_TASK:_
Lines with the word "region" are the ones wanted. Copy each of them from the entries below.

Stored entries
------------------------------

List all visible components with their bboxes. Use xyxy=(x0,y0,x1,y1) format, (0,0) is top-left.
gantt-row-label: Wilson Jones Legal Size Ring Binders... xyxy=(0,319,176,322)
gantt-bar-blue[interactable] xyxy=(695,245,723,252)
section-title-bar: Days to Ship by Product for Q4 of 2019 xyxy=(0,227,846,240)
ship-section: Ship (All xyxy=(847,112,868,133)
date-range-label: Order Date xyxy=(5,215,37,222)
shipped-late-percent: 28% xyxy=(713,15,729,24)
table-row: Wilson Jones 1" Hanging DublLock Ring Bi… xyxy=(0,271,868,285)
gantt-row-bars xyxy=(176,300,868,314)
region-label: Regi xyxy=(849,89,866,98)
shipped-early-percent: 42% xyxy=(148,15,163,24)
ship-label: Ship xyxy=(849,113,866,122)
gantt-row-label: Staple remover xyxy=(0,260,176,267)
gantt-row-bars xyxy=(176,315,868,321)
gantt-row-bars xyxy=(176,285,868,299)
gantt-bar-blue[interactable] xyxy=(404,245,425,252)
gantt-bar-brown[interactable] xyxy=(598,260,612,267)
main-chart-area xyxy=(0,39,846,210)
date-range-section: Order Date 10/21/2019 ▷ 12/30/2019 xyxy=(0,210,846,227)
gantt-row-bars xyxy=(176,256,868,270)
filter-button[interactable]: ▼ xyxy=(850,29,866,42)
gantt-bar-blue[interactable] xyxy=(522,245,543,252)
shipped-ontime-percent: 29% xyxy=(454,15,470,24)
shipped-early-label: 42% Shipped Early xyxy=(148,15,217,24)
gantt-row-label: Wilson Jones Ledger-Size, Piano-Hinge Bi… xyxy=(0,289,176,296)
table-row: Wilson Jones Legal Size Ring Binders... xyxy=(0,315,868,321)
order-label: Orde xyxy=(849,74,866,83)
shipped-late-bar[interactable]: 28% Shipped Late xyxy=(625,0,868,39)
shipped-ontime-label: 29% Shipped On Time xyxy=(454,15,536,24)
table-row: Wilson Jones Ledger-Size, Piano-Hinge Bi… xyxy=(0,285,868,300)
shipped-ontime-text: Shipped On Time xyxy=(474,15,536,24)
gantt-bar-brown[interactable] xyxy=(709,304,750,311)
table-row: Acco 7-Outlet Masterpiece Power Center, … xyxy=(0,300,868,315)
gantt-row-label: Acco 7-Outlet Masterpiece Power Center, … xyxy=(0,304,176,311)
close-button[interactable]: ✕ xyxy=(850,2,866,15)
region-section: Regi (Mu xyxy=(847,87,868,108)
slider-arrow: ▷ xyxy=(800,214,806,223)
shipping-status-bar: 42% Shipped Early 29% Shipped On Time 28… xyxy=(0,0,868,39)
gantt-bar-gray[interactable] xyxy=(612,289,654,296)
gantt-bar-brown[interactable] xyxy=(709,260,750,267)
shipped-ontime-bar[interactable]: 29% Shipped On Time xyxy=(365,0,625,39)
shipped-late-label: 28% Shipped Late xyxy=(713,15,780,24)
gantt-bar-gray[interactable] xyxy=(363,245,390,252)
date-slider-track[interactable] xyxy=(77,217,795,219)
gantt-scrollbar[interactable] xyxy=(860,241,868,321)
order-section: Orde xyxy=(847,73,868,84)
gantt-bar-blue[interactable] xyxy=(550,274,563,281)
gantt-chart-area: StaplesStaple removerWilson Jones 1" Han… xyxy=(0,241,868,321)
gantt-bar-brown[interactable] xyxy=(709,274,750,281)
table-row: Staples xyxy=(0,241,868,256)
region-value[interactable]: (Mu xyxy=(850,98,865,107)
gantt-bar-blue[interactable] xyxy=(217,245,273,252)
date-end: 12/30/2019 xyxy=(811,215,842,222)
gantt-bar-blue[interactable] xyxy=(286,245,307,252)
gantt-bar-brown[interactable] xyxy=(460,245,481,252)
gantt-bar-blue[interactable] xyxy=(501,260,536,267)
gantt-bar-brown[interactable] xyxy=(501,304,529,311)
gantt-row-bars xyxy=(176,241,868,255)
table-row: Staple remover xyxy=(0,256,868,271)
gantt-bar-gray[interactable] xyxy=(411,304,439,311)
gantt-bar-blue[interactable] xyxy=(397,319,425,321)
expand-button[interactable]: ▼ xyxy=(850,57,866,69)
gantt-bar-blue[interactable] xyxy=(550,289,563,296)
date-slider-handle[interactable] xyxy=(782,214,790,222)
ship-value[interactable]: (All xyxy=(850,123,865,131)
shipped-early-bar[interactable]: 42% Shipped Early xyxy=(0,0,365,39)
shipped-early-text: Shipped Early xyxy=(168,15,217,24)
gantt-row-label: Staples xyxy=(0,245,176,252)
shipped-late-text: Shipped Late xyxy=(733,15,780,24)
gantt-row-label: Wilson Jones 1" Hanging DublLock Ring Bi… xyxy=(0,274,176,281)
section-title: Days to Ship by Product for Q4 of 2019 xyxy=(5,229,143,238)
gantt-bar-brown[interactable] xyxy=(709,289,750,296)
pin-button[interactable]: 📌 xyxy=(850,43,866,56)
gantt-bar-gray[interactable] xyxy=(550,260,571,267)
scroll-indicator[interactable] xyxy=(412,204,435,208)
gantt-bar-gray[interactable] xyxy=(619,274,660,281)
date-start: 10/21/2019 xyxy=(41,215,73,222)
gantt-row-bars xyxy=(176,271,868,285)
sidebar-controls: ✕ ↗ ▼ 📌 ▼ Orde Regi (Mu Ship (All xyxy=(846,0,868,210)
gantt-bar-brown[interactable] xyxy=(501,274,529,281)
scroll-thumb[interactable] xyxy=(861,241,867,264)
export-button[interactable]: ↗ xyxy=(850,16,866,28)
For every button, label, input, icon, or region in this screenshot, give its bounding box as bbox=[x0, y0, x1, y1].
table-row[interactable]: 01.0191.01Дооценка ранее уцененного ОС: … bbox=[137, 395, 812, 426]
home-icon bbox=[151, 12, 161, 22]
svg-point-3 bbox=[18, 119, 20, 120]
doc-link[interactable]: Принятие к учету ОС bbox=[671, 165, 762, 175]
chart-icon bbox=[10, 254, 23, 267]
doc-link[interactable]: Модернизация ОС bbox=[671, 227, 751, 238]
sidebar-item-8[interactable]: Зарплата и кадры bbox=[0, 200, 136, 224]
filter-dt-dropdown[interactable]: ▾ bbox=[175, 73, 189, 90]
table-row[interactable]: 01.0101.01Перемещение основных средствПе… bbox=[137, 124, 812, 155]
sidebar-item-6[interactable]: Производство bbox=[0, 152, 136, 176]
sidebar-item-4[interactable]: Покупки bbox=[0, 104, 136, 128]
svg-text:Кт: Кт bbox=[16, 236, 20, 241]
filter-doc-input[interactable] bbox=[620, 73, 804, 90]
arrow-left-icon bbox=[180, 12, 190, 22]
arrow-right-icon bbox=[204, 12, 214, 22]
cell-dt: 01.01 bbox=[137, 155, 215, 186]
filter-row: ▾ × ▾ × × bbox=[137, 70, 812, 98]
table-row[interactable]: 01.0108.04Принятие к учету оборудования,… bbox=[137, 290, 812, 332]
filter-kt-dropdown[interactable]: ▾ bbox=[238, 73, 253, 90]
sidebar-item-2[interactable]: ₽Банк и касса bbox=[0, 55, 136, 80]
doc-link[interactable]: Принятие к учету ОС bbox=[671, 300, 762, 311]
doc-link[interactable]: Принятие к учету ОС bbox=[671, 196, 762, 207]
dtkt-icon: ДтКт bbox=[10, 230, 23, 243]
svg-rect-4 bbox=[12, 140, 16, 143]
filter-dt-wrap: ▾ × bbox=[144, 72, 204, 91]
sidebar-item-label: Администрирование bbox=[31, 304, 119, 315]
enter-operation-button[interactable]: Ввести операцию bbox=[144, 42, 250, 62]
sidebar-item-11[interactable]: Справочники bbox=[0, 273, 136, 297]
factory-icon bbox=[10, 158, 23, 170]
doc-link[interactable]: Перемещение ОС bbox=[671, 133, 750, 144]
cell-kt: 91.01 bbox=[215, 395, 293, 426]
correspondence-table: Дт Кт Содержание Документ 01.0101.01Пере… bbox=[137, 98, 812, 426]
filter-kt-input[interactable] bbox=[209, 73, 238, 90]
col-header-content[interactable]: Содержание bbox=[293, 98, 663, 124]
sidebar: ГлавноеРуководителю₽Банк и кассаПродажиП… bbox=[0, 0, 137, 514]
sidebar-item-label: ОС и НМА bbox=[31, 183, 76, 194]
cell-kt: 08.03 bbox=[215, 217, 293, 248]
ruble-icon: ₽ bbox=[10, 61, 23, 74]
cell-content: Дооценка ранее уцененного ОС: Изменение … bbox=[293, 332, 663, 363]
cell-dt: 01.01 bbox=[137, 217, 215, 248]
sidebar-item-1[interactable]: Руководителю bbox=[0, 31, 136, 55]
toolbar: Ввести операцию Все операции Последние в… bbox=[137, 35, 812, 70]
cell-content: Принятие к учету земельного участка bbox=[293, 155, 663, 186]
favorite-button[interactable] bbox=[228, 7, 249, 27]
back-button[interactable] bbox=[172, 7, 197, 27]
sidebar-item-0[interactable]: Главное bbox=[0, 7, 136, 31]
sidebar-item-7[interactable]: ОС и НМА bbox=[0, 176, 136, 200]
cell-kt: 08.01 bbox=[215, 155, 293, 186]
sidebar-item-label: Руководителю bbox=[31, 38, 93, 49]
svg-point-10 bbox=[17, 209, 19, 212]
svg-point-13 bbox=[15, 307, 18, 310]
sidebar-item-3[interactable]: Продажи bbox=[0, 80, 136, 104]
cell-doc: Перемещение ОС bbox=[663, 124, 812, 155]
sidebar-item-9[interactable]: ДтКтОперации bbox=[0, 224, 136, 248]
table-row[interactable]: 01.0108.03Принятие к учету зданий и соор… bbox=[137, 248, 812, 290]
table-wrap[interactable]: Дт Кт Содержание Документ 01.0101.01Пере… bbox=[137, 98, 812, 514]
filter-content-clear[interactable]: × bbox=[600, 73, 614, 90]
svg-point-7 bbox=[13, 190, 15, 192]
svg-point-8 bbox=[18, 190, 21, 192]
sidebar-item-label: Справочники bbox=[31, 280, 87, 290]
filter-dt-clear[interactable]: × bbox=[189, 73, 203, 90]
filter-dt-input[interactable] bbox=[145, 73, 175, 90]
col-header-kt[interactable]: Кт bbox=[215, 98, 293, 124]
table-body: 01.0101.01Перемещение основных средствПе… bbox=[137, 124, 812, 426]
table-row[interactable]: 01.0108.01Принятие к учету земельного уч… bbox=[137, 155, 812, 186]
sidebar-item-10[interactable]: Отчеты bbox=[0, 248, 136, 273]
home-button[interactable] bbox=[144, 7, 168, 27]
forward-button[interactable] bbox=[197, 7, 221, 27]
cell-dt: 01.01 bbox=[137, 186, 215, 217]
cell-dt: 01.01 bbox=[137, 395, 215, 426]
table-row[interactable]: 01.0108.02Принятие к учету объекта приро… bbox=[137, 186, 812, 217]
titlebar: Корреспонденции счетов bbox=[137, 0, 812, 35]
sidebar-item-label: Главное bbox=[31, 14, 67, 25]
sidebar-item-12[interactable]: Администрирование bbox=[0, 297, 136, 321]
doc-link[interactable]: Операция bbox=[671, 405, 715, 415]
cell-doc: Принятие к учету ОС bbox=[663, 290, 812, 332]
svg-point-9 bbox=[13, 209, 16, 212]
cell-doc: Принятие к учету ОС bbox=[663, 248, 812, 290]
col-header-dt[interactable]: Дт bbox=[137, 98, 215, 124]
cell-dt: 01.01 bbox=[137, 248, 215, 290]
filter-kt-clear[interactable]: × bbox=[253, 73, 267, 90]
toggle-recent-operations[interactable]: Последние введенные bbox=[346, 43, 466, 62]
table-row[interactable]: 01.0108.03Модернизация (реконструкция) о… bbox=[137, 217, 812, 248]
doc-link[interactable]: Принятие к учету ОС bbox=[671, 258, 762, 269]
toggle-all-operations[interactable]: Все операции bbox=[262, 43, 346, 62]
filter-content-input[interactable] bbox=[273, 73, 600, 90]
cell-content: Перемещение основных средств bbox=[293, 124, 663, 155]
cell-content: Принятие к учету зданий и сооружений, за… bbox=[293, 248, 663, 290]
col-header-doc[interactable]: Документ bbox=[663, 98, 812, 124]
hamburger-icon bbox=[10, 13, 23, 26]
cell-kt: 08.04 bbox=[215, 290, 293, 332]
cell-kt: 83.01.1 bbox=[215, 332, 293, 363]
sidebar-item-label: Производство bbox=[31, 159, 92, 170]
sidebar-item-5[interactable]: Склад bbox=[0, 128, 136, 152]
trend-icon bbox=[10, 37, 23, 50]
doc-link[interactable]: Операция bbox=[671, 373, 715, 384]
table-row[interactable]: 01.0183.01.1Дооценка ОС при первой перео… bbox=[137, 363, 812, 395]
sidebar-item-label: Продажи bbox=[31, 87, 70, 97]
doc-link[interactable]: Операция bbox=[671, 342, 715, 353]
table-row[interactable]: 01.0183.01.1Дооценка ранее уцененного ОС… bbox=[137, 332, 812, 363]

------------------------------

_ANSWER BELOW:_
region-label: Regi xyxy=(849,89,866,98)
region-section: Regi (Mu xyxy=(847,87,868,108)
region-value[interactable]: (Mu xyxy=(850,98,865,107)
For every button, label, input, icon, or region in this screenshot, give its bounding box as bbox=[x0, y0, x1, y1].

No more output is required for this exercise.